It's the question every UK small business owner asks first, and the question that gets answered worst. The honest answer in 2026 is: somewhere between £9 a month and £30,000-plus, depending on what you actually need.
This guide breaks it down into six price bands, names what's included at each, flags the hidden costs nobody itemises, and points you at the tier that actually fits your business. Sources are cited where pricing is publicly available; where it isn't, we've used industry comparables and said so.
The six price bands
Six tiers cover essentially every UK website scenario. Each band has a different model behind it — different overhead, different team structure, different buyer.

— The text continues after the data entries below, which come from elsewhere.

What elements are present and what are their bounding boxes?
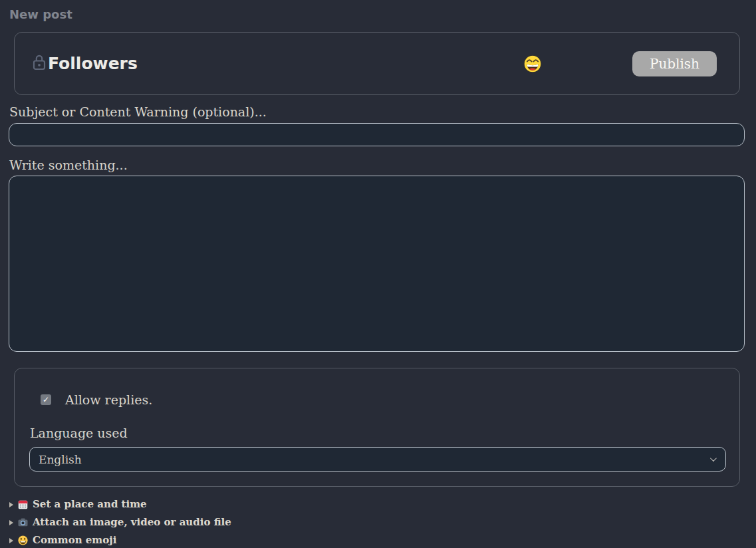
common-emoji-summary[interactable]: Common emoji [9, 531, 745, 548]
expand-arrow-icon [9, 520, 13, 525]
allow-replies-label: Allow replies. [65, 392, 152, 407]
place-time-summary[interactable]: Set a place and time [9, 495, 745, 513]
allow-replies-checkbox[interactable] [41, 394, 51, 405]
grinning-face-icon [18, 535, 28, 545]
attach-media-label: Attach an image, video or audio file [33, 513, 231, 531]
language-select-value: English [39, 453, 710, 466]
post-body-textarea[interactable] [9, 176, 745, 352]
composer-header: Followers Publish [14, 32, 740, 95]
subject-label: Subject or Content Warning (optional)... [9, 103, 745, 120]
language-select[interactable]: English [29, 447, 726, 472]
visibility-indicator: Followers [33, 54, 138, 73]
page-title: New post [9, 8, 745, 21]
language-label: Language used [30, 424, 725, 442]
camera-icon [18, 517, 28, 527]
common-emoji-label: Common emoji [33, 531, 116, 548]
attach-media-summary[interactable]: Attach an image, video or audio file [9, 513, 745, 531]
expand-arrow-icon [9, 538, 13, 543]
place-time-details: Set a place and time [9, 495, 745, 513]
composer-extras: Set a place and time Attach an image, vi… [9, 495, 745, 548]
lock-icon [33, 54, 46, 73]
calendar-icon [18, 499, 28, 509]
chevron-down-icon [710, 455, 717, 462]
subject-input[interactable] [9, 123, 745, 146]
post-body-label: Write something... [9, 156, 745, 174]
visibility-label: Followers [48, 54, 138, 73]
common-emoji-details: Common emoji [9, 531, 745, 548]
attach-media-details: Attach an image, video or audio file [9, 513, 745, 531]
smiling-face-emoji-icon [523, 55, 542, 73]
place-time-label: Set a place and time [33, 495, 147, 513]
expand-arrow-icon [9, 502, 13, 507]
allow-replies-row: Allow replies. [41, 394, 725, 406]
publish-button[interactable]: Publish [632, 51, 717, 76]
post-options-panel: Allow replies. Language used English [14, 368, 740, 487]
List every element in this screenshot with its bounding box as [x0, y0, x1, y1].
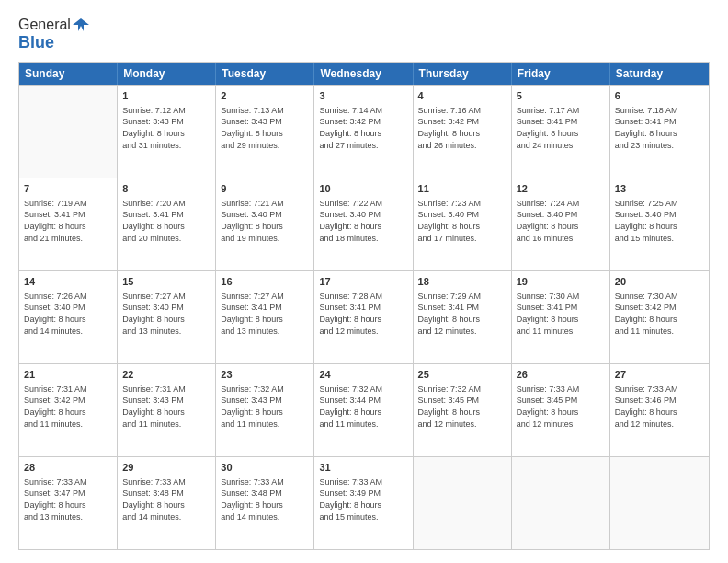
- day-number: 11: [418, 182, 506, 196]
- calendar-cell: 14 Sunrise: 7:26 AMSunset: 3:40 PMDaylig…: [19, 271, 118, 363]
- svg-marker-0: [73, 18, 89, 31]
- day-number: 3: [319, 89, 407, 103]
- calendar-cell: 19 Sunrise: 7:30 AMSunset: 3:41 PMDaylig…: [512, 271, 610, 363]
- cell-info: Sunrise: 7:21 AMSunset: 3:40 PMDaylight:…: [221, 198, 309, 244]
- cell-info: Sunrise: 7:25 AMSunset: 3:40 PMDaylight:…: [615, 198, 704, 244]
- weekday-header-thursday: Thursday: [414, 63, 512, 85]
- cell-info: Sunrise: 7:32 AMSunset: 3:43 PMDaylight:…: [221, 384, 309, 430]
- cell-info: Sunrise: 7:19 AMSunset: 3:41 PMDaylight:…: [24, 198, 112, 244]
- day-number: 17: [319, 275, 407, 289]
- day-number: 29: [122, 461, 210, 475]
- calendar-cell: 20 Sunrise: 7:30 AMSunset: 3:42 PMDaylig…: [610, 271, 709, 363]
- day-number: 4: [418, 89, 506, 103]
- calendar-cell: 26 Sunrise: 7:33 AMSunset: 3:45 PMDaylig…: [512, 364, 610, 456]
- calendar-cell: [610, 457, 709, 549]
- calendar-cell: 31 Sunrise: 7:33 AMSunset: 3:49 PMDaylig…: [314, 457, 413, 549]
- calendar-week-5: 28 Sunrise: 7:33 AMSunset: 3:47 PMDaylig…: [19, 456, 709, 549]
- day-number: 21: [24, 368, 112, 382]
- day-number: 5: [517, 89, 605, 103]
- day-number: 24: [319, 368, 407, 382]
- calendar-cell: 4 Sunrise: 7:16 AMSunset: 3:42 PMDayligh…: [414, 86, 512, 178]
- calendar-cell: 27 Sunrise: 7:33 AMSunset: 3:46 PMDaylig…: [610, 364, 709, 456]
- cell-info: Sunrise: 7:27 AMSunset: 3:40 PMDaylight:…: [122, 291, 210, 337]
- day-number: 31: [319, 461, 407, 475]
- calendar-cell: 15 Sunrise: 7:27 AMSunset: 3:40 PMDaylig…: [118, 271, 216, 363]
- day-number: 26: [517, 368, 605, 382]
- day-number: 12: [517, 182, 605, 196]
- cell-info: Sunrise: 7:33 AMSunset: 3:47 PMDaylight:…: [24, 477, 112, 523]
- calendar-cell: 1 Sunrise: 7:12 AMSunset: 3:43 PMDayligh…: [118, 86, 216, 178]
- day-number: 8: [122, 182, 210, 196]
- calendar-cell: 7 Sunrise: 7:19 AMSunset: 3:41 PMDayligh…: [19, 178, 118, 270]
- weekday-header-sunday: Sunday: [19, 63, 118, 85]
- cell-info: Sunrise: 7:22 AMSunset: 3:40 PMDaylight:…: [319, 198, 407, 244]
- day-number: 27: [615, 368, 704, 382]
- calendar-header: SundayMondayTuesdayWednesdayThursdayFrid…: [19, 63, 709, 85]
- day-number: 10: [319, 182, 407, 196]
- calendar-cell: 22 Sunrise: 7:31 AMSunset: 3:43 PMDaylig…: [118, 364, 216, 456]
- header: General Blue: [18, 17, 710, 52]
- calendar-week-3: 14 Sunrise: 7:26 AMSunset: 3:40 PMDaylig…: [19, 270, 709, 363]
- calendar-cell: 30 Sunrise: 7:33 AMSunset: 3:48 PMDaylig…: [216, 457, 314, 549]
- calendar-cell: 18 Sunrise: 7:29 AMSunset: 3:41 PMDaylig…: [414, 271, 512, 363]
- day-number: 13: [615, 182, 704, 196]
- day-number: 16: [221, 275, 309, 289]
- cell-info: Sunrise: 7:27 AMSunset: 3:41 PMDaylight:…: [221, 291, 309, 337]
- weekday-header-monday: Monday: [118, 63, 216, 85]
- cell-info: Sunrise: 7:33 AMSunset: 3:48 PMDaylight:…: [122, 477, 210, 523]
- day-number: 23: [221, 368, 309, 382]
- calendar-week-4: 21 Sunrise: 7:31 AMSunset: 3:42 PMDaylig…: [19, 363, 709, 456]
- day-number: 20: [615, 275, 704, 289]
- day-number: 25: [418, 368, 506, 382]
- calendar-cell: 21 Sunrise: 7:31 AMSunset: 3:42 PMDaylig…: [19, 364, 118, 456]
- logo-general-text: General: [18, 17, 71, 33]
- day-number: 15: [122, 275, 210, 289]
- cell-info: Sunrise: 7:28 AMSunset: 3:41 PMDaylight:…: [319, 291, 407, 337]
- logo-blue-text: Blue: [18, 33, 54, 52]
- day-number: 14: [24, 275, 112, 289]
- calendar-cell: 11 Sunrise: 7:23 AMSunset: 3:40 PMDaylig…: [414, 178, 512, 270]
- day-number: 9: [221, 182, 309, 196]
- cell-info: Sunrise: 7:30 AMSunset: 3:42 PMDaylight:…: [615, 291, 704, 337]
- calendar-cell: 8 Sunrise: 7:20 AMSunset: 3:41 PMDayligh…: [118, 178, 216, 270]
- weekday-header-tuesday: Tuesday: [216, 63, 314, 85]
- day-number: 22: [122, 368, 210, 382]
- day-number: 1: [122, 89, 210, 103]
- cell-info: Sunrise: 7:33 AMSunset: 3:48 PMDaylight:…: [221, 477, 309, 523]
- calendar-week-2: 7 Sunrise: 7:19 AMSunset: 3:41 PMDayligh…: [19, 178, 709, 270]
- cell-info: Sunrise: 7:31 AMSunset: 3:43 PMDaylight:…: [122, 384, 210, 430]
- logo-bird-icon: [73, 17, 89, 33]
- calendar-cell: 6 Sunrise: 7:18 AMSunset: 3:41 PMDayligh…: [610, 86, 709, 178]
- cell-info: Sunrise: 7:23 AMSunset: 3:40 PMDaylight:…: [418, 198, 506, 244]
- day-number: 2: [221, 89, 309, 103]
- cell-info: Sunrise: 7:18 AMSunset: 3:41 PMDaylight:…: [615, 105, 704, 151]
- cell-info: Sunrise: 7:32 AMSunset: 3:44 PMDaylight:…: [319, 384, 407, 430]
- cell-info: Sunrise: 7:13 AMSunset: 3:43 PMDaylight:…: [221, 105, 309, 151]
- cell-info: Sunrise: 7:24 AMSunset: 3:40 PMDaylight:…: [517, 198, 605, 244]
- logo: General Blue: [18, 17, 89, 52]
- day-number: 7: [24, 182, 112, 196]
- calendar-cell: 13 Sunrise: 7:25 AMSunset: 3:40 PMDaylig…: [610, 178, 709, 270]
- calendar-cell: 5 Sunrise: 7:17 AMSunset: 3:41 PMDayligh…: [512, 86, 610, 178]
- cell-info: Sunrise: 7:31 AMSunset: 3:42 PMDaylight:…: [24, 384, 112, 430]
- calendar-cell: 29 Sunrise: 7:33 AMSunset: 3:48 PMDaylig…: [118, 457, 216, 549]
- calendar: SundayMondayTuesdayWednesdayThursdayFrid…: [18, 62, 710, 550]
- calendar-cell: [19, 86, 118, 178]
- calendar-cell: [414, 457, 512, 549]
- cell-info: Sunrise: 7:32 AMSunset: 3:45 PMDaylight:…: [418, 384, 506, 430]
- calendar-week-1: 1 Sunrise: 7:12 AMSunset: 3:43 PMDayligh…: [19, 85, 709, 178]
- calendar-cell: 12 Sunrise: 7:24 AMSunset: 3:40 PMDaylig…: [512, 178, 610, 270]
- calendar-cell: 28 Sunrise: 7:33 AMSunset: 3:47 PMDaylig…: [19, 457, 118, 549]
- calendar-cell: 25 Sunrise: 7:32 AMSunset: 3:45 PMDaylig…: [414, 364, 512, 456]
- calendar-cell: 3 Sunrise: 7:14 AMSunset: 3:42 PMDayligh…: [314, 86, 413, 178]
- cell-info: Sunrise: 7:33 AMSunset: 3:45 PMDaylight:…: [517, 384, 605, 430]
- day-number: 18: [418, 275, 506, 289]
- weekday-header-friday: Friday: [512, 63, 610, 85]
- cell-info: Sunrise: 7:17 AMSunset: 3:41 PMDaylight:…: [517, 105, 605, 151]
- cell-info: Sunrise: 7:16 AMSunset: 3:42 PMDaylight:…: [418, 105, 506, 151]
- calendar-cell: 24 Sunrise: 7:32 AMSunset: 3:44 PMDaylig…: [314, 364, 413, 456]
- calendar-cell: 16 Sunrise: 7:27 AMSunset: 3:41 PMDaylig…: [216, 271, 314, 363]
- calendar-cell: 2 Sunrise: 7:13 AMSunset: 3:43 PMDayligh…: [216, 86, 314, 178]
- page: General Blue SundayMondayTuesdayWednesda…: [0, 0, 728, 563]
- weekday-header-saturday: Saturday: [610, 63, 709, 85]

Band 1: DIY platforms — £9–£50/month
What you get: A subscription to Wix, Squarespace, Shopify or similar. Templates, drag-and-drop editor, hosting included, basic SEO controls.
Who delivers it: You.
Who it's for: Sole traders with no organic search dependency, time to build it themselves, and a tolerance for template-shaped output.
Trade-offs: Limited customisation. Performance scores often mediocre. Harder to migrate later. SEO and GEO ceilings hit fast.
Band 2: Freelancer — £500–£3,000
What you get: A custom-built site from one specialist (designer or developer, rarely both). Quality varies dramatically by individual. Copy is usually yours to write.
Who delivers it: A solo freelancer, often UK-based, sometimes offshore.
Who it's for: Businesses with a clear brief, an existing brand, and the appetite to coordinate the freelancer.
Trade-offs: Patchy across disciplines (a great designer who codes badly, or vice versa). Limited post-launch support. Communication ranges from excellent to absent.
Band 3: Sole-operator agency — £600–£1,500
What you get: A complete custom site from one experienced operator running the whole stack — design, build, copy, schema, on-page SEO, GEO foundations, hosting setup, post-launch fixes. Same process as a regional agency. None of the overhead.
Who delivers it: One person, end to end. Examples in the UK include Sort The Clicks (Hertfordshire, brand £1,000, web from £600).
Who it's for: Owner-operated UK small businesses that want agency-grade output but don't want to fund an agency-shaped org chart.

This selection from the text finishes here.